During a three-strikeout night in Milwaukee in late-May, Paul Goldschmidt’s batting average dipped below .200. For much of the season, he had appeared lost at the plate, mired in a slump that felt both deeper and longer than any he’d previously experienced in his career.
That stretch of the season feels so distant it’s almost as if it never happened, as if it were a dream. Because at the start of play on Friday, Goldschmidt ranked among the best hitters in the National League. As he has most years, he was in the Top 10 in several major offensive categories, including average, on-base, slugging, OPS and home runs.
Incredibly, he has put himself back in a position he’s been in several times in his career, one that seems just as within his grasp as ever before. Once again, Goldschmidt could be the NL’s Most Valuable Player.
A year ago, Goldschmidt entered the final month of the season with what looked like a stranglehold on the award. But his stock dropped after a miserable September and Goldschmidt wound up with the third Top 3 MVP finish of his career.

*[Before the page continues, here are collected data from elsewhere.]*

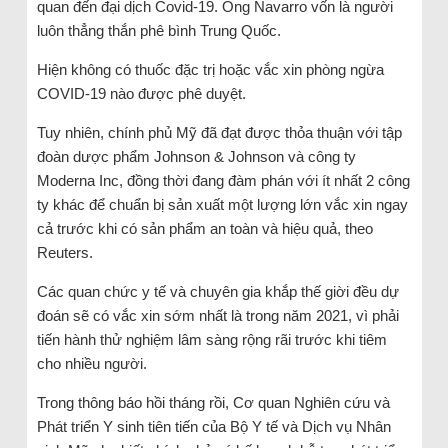
quan đến đại dịch Covid-19. Ông Navarro vốn là người
luôn thẳng thắn phê bình Trung Quốc.
Hiện không có thuốc đặc trị hoặc vắc xin phòng ngừa
COVID-19 nào được phê duyệt.
Tuy nhiên, chính phủ Mỹ đã đạt được thỏa thuận với tập
đoàn dược phẩm Johnson & Johnson và công ty
Moderna Inc, đồng thời đang đàm phán với ít nhất 2 công
ty khác để chuẩn bị sản xuất một lượng lớn vắc xin ngay
cả trước khi có sản phẩm an toàn và hiệu quả, theo
Reuters.
Các quan chức y tế và chuyên gia khắp thế giời đều dự
đoán sẽ có vắc xin sớm nhất là trong năm 2021, vì phải
tiến hành thử nghiệm lâm sàng rộng rãi trước khi tiêm
cho nhiều người.
Trong thông báo hồi tháng rồi, Cơ quan Nghiên cứu và
Phát triển Y sinh tiên tiến của Bộ Y tế và Dịch vụ Nhân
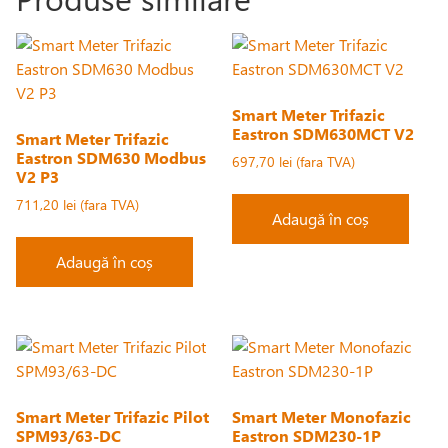
Smart Meter Trifazic
Eastron SDM630MCT V2
Smart Meter Trifazic
Eastron SDM630 Modbus
697,70
lei
V2 P3
711,20
lei
Adaugă în coș
Adaugă în coș
Smart Meter Trifazic Pilot
Smart Meter Monofazic
SPM93/63-DC
Eastron SDM230-1P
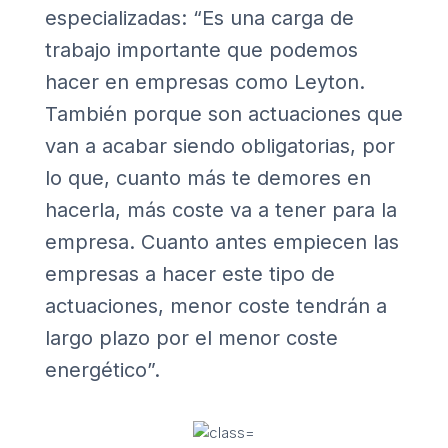
especializadas: “Es una carga de
trabajo importante que podemos
hacer en empresas como Leyton.
También porque son actuaciones que
van a acabar siendo obligatorias, por
lo que, cuanto más te demores en
hacerla, más coste va a tener para la
empresa. Cuanto antes empiecen las
empresas a hacer este tipo de
actuaciones, menor coste tendrán a
largo plazo por el menor coste
energético”.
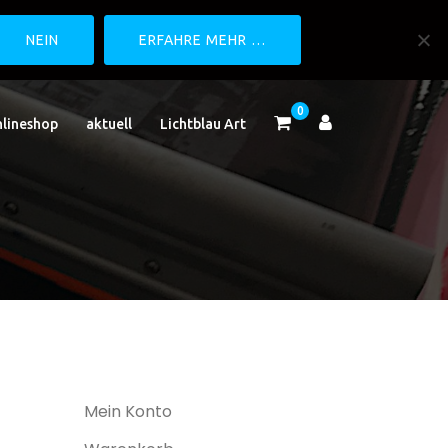
NEIN
ERFAHRE MEHR …
0
lineshop
aktuell
Lichtblau Art
Mein Konto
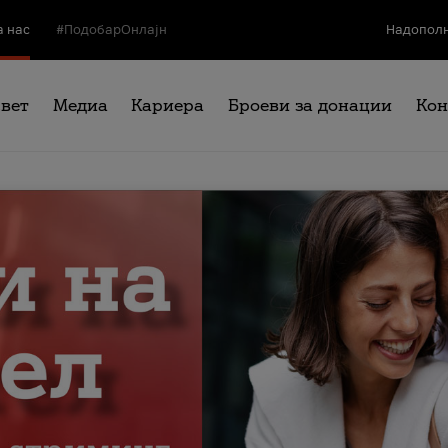
а нас
#ПодобарОнлајн
Надополн
свет
Медиа
Кариера
Броеви за донации
Кон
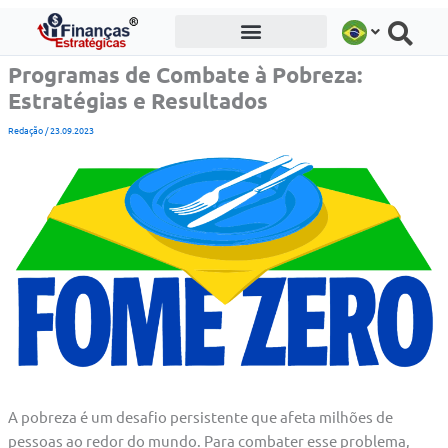
Ir
para
o
Programas de Combate à Pobreza:
conteúdo
Estratégias e Resultados
Redação
/
23.09.2023
A pobreza é um desafio persistente que afeta milhões de
pessoas ao redor do mundo. Para combater esse problema,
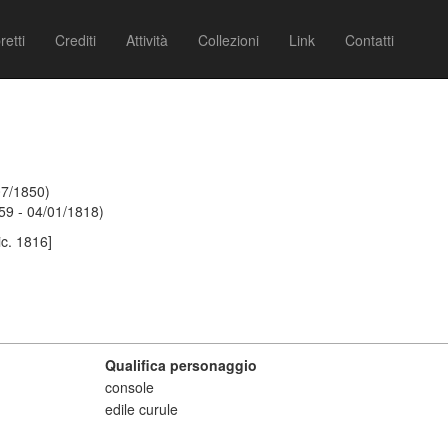
retti
Crediti
Attività
Collezioni
Link
Contatti
07/1850)
59 - 04/01/1818)
ic. 1816]
Qualifica personaggio
console
edile curule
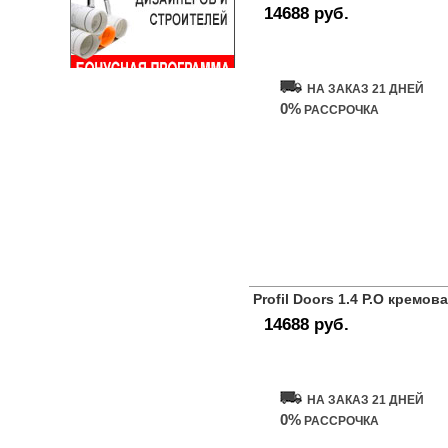
14688 руб.
Купить дверь
НА ЗАКАЗ 21 ДНЕЙ
0%
РАССРОЧКА
Profil Doors 1.4 P.O кремов
14688 руб.
Купить дверь
НА ЗАКАЗ 21 ДНЕЙ
0%
РАССРОЧКА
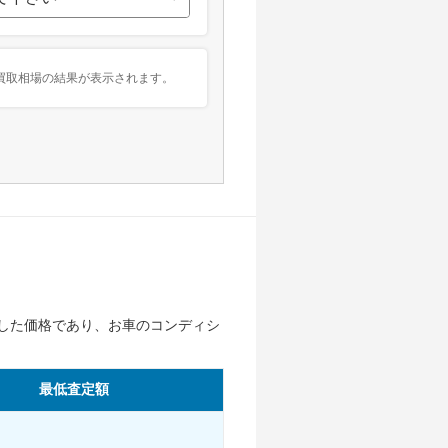
買取相場の結果が表示されます。
した価格であり、お車のコンディシ
最低査定額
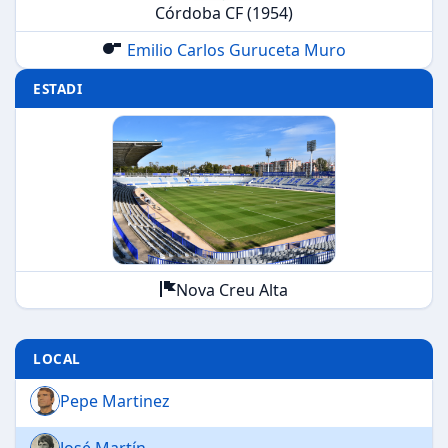
Córdoba CF (1954)
Emilio Carlos Guruceta Muro
ESTADI
Nova Creu Alta
LOCAL
Pepe Martinez
José Martín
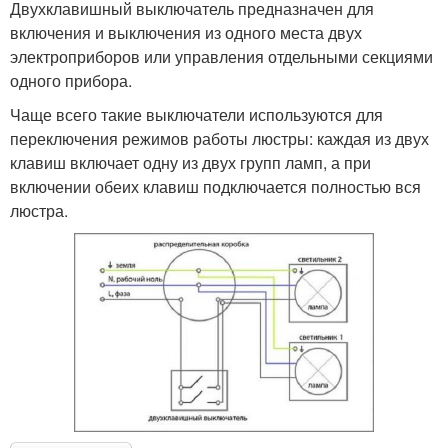
Двухклавишный выключатель предназначен для
включения и выключения из одного места двух
электроприборов или управления отдельными секциями
одного прибора.
Чаще всего такие выключатели используются для
переключения режимов работы люстры: каждая из двух
клавиш включает одну из двух групп ламп, а при
включении обеих клавиш подключается полностью вся
люстра.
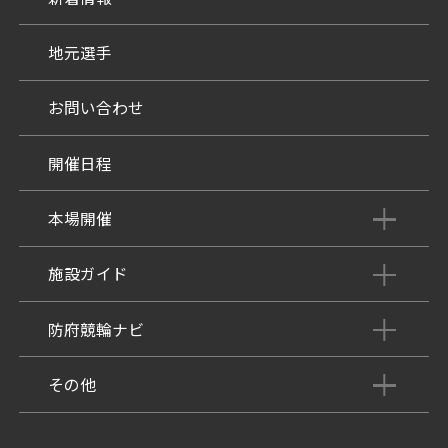
地元選手
お問い合わせ
開催日程
本場開催
開催展望記事
施設ガイド
パンフレット
施設紹介
防府競輪ナビ
出場予定選手
有料席
車券の購入方法
その他
出走表
KEIRINパーク
DOKOTO
防府競輪研究所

This year, it’s not just the pennant races that are wide open in the NL. There does not appear to be a clear frontrunner when it comes to the MVP race. Using both Baseball-Reference’s and FanGraphs’ versions of WAR (wins above replacement), there appear to be roughly six to eight position players clustered together near the top of the leaderboard, plus a few starting pitchers enjoying dominant years.
Goldschmidt is among them thanks to what has been a torrid stretch of production. Since early June, he is hitting .367/.461/.682 with 21 homers in 310 plate appearances.
As he has for much of his career, his production has tied directly to the Diamondbacks’ success. For as hot as the Cardinals’ Matt Carpenter has been in recent weeks, Goldschmidt still ranks as the best hitter in baseball since the start of June, and during that time, the Diamondbacks have the second-most wins in the NL.
“If Paul doesn’t go, we typically haven’t gone,” reliever Archie Bradley said. “I think that’s the epitome of that award.”
In 2013, Goldschmidt finished second to the Pirates’ Andrew McCutchen. Their offensive numbers were similar, but McCutchen played the more demanding position, and did so for a team that reached the postseason. McCutchen won handily.
In 2015, Goldschmidt was runner-up to Bryce Harper, who had the sort of overwhelmingly dominant season that many long expected out of him (and have since). Harper won unanimously.
Last year, Goldschmidt dealt with an elbow issue that sidelined him for about a week in early September. Upon his return, he muddled through the next two weeks of games, then plummeted at the finish, going 0 for his last 17. Giancarlo Stanton and Joey Votto both finished ahead of him.
With the Diamondbacks entering the final, difficult stretch of their schedule, Goldschmidt has a chance to control the narrative when it comes to his candidacy. If he can hit the way he has the past few months and help the Diamondbacks secure a playoff spot, perhaps this could finally be his year – in spite of how poorly it started.